Gonzalez introduced legislation early in the year that would require the 12 Federal Reserve Bank presidents to be nominated by the President and confirmed by the Senate.

Five Fed bank presidents now sit on the Federal Open Market Committee to help implement monetary policy on a rotating basis, except the president of the New York Fed, who has a permanent place on the panel. The rest of the FOMC is made up of seven members of the Fed's Board of Governors, all appointed by the President.

Gonzalez also believes that Fed operating procedures are too secretive and wants to have full minutes of FOMC meetings made public within a week. Currently, the Fed releases a sanitized version of the minutes with a lag of about six weeks, leaving it up to Wall Street analysts to guess the direction of monetary policy unless there are leaks to the media.

Other provisions in the Gonzalez legislation would trim the power of the nine-member boards of directors at the Fed district banks by allowing them to appoint only three members instead of six. The Board of Governors would continue to appoint the rest. In addition, Gonzalez wants to expand federal audit procedures of the central bank's monetary policy and foreign exchange operations.

Finally, there is language in the bill to make the Federal Reserve system subject to civil rights laws in order to expand hiring of women and minorities, especially in top staff positions. Rep. Kweisi Mfume, D-Md., released partial results of a study undertaken by Gonzalez showing that white males continue to hold most of the high-paying jobs.

"In the current system we have people making very important public decisions who have no claim to public legitimacy and no accountability," said Sen. Paul Sarbanes, D-Md., a member of the Senate Banking Committee.

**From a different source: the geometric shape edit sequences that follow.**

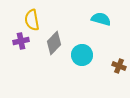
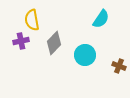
cyan semicircle: rotated 108 degrees clockwise
cyan circle: moved 3 px right
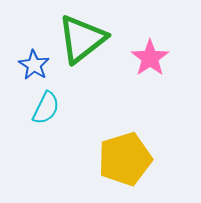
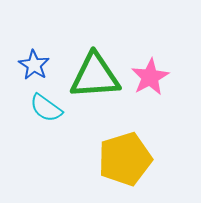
green triangle: moved 13 px right, 37 px down; rotated 34 degrees clockwise
pink star: moved 19 px down; rotated 6 degrees clockwise
cyan semicircle: rotated 100 degrees clockwise
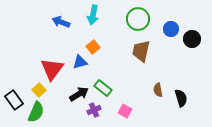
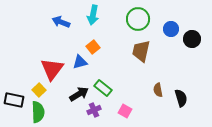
black rectangle: rotated 42 degrees counterclockwise
green semicircle: moved 2 px right; rotated 25 degrees counterclockwise
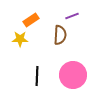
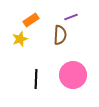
purple line: moved 1 px left, 1 px down
yellow star: rotated 21 degrees counterclockwise
black line: moved 1 px left, 3 px down
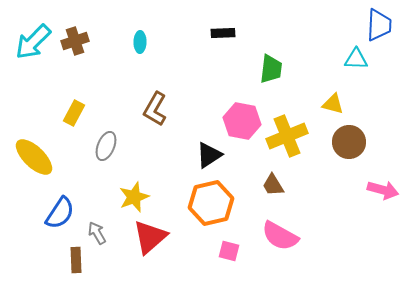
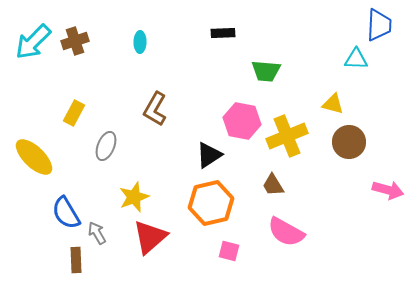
green trapezoid: moved 5 px left, 2 px down; rotated 88 degrees clockwise
pink arrow: moved 5 px right
blue semicircle: moved 6 px right; rotated 116 degrees clockwise
pink semicircle: moved 6 px right, 4 px up
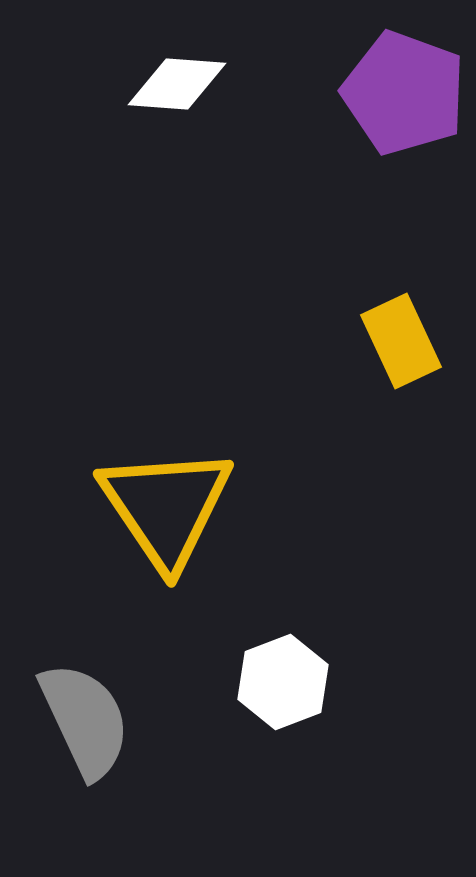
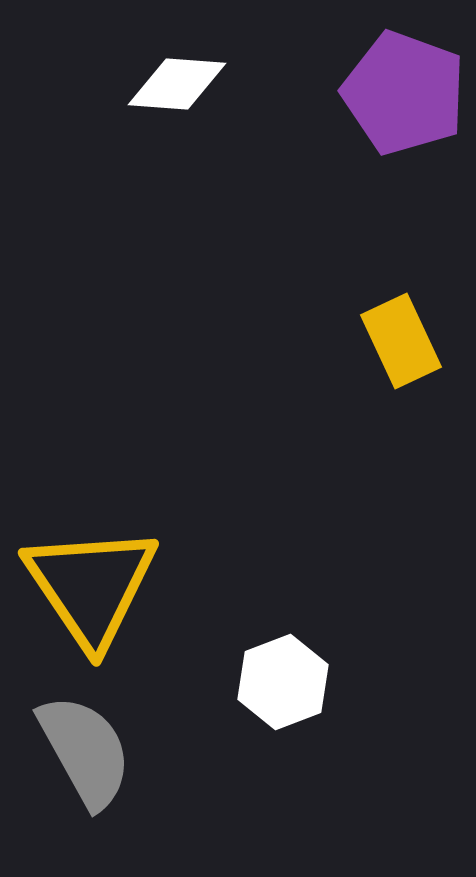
yellow triangle: moved 75 px left, 79 px down
gray semicircle: moved 31 px down; rotated 4 degrees counterclockwise
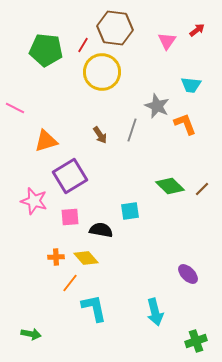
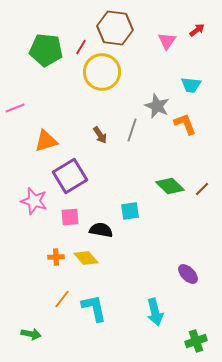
red line: moved 2 px left, 2 px down
pink line: rotated 48 degrees counterclockwise
orange line: moved 8 px left, 16 px down
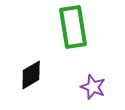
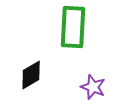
green rectangle: rotated 12 degrees clockwise
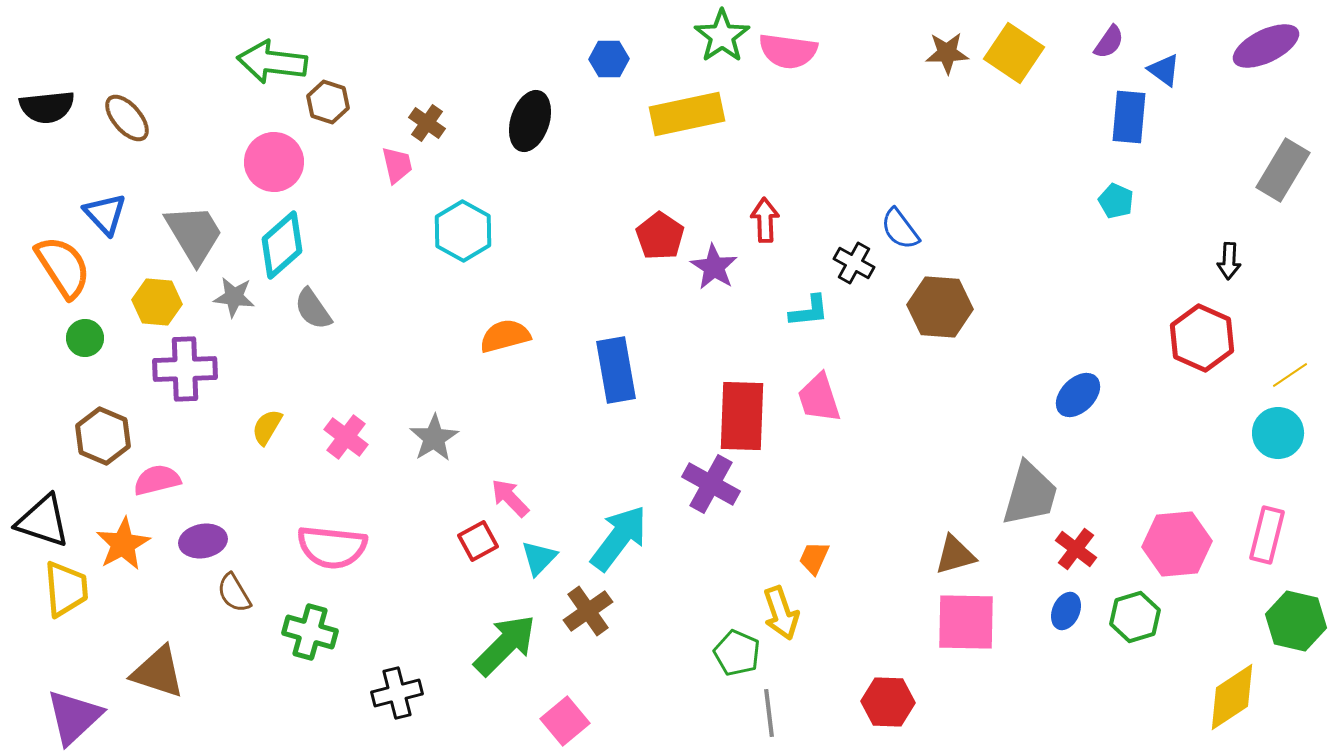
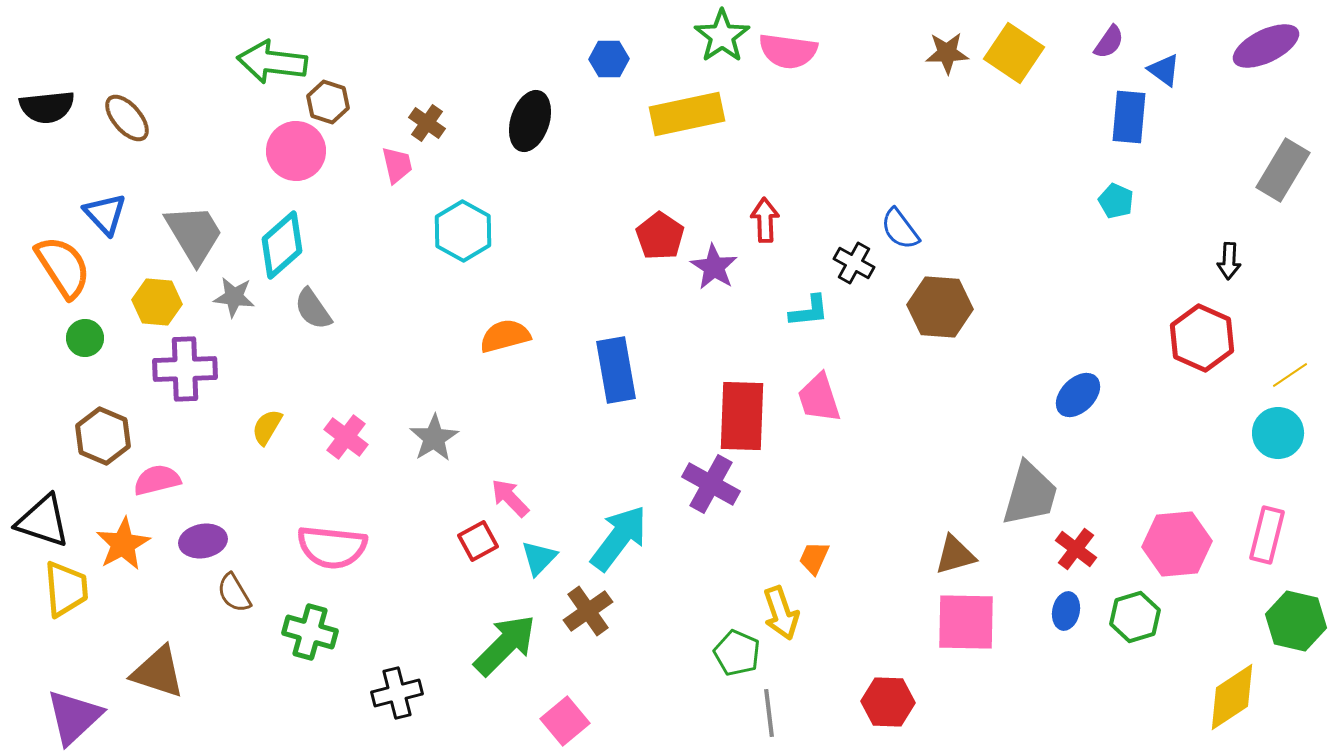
pink circle at (274, 162): moved 22 px right, 11 px up
blue ellipse at (1066, 611): rotated 12 degrees counterclockwise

Sarbanes has introduced a bill in the Senate that would remove the district bank presidents from the FOMC and leave monetary policy in the hands of the Board of Governors. A similar measure has been introduced in the House by Rep. Lee Hamilton, D-Ind.

The current system favors "people who are in the banking business" and gives them "a large chunk of government policy" that puts less emphasis on unemployment and other social issues, said Rep. Barney Frank, D-Mass.

"I don't understand why the American people should be trusted to have influence over military policy and unemployment and trade and a whole lot of other things, but monetary policy is somehow so delicate that they got to keep their grubby hands off it," Frank said.

William Greider, a financial reporter and author of Secrets of the Temple, said "it's really fatuous" to argue that the Fed is not a political institution, but that it also is not an institution of "dark plots" that takes its orders from the White House.

Greider said full disclosure of FOMC minutes would make the Fed a more effective institution by raising the level of economic debate in the United States and forcing Fed officials to speak "a little more plainly" about their economic goals.

But not everyone was anxious to support legislation. Rep. Stephen Neal, D-N.C., said there is no need to try and harmonize relations between the Fed and Congress. "The Fed has been able to peruse an independent policy, bring down inflation, bring down rates," he said, "even in the face of this very devastating fiscal policy."

Rep. James Leach, R-Iowa, the ranking minority member of the Banking Committee, said he is not convinced of the need "to establish a new institutional arrangement."

"It is impressive how stable the American currency is, especially given the loose fiscal policy conducted by Congress," said Leach. "The danger is very real" that legislation "could lead to a butchering of monetary policy."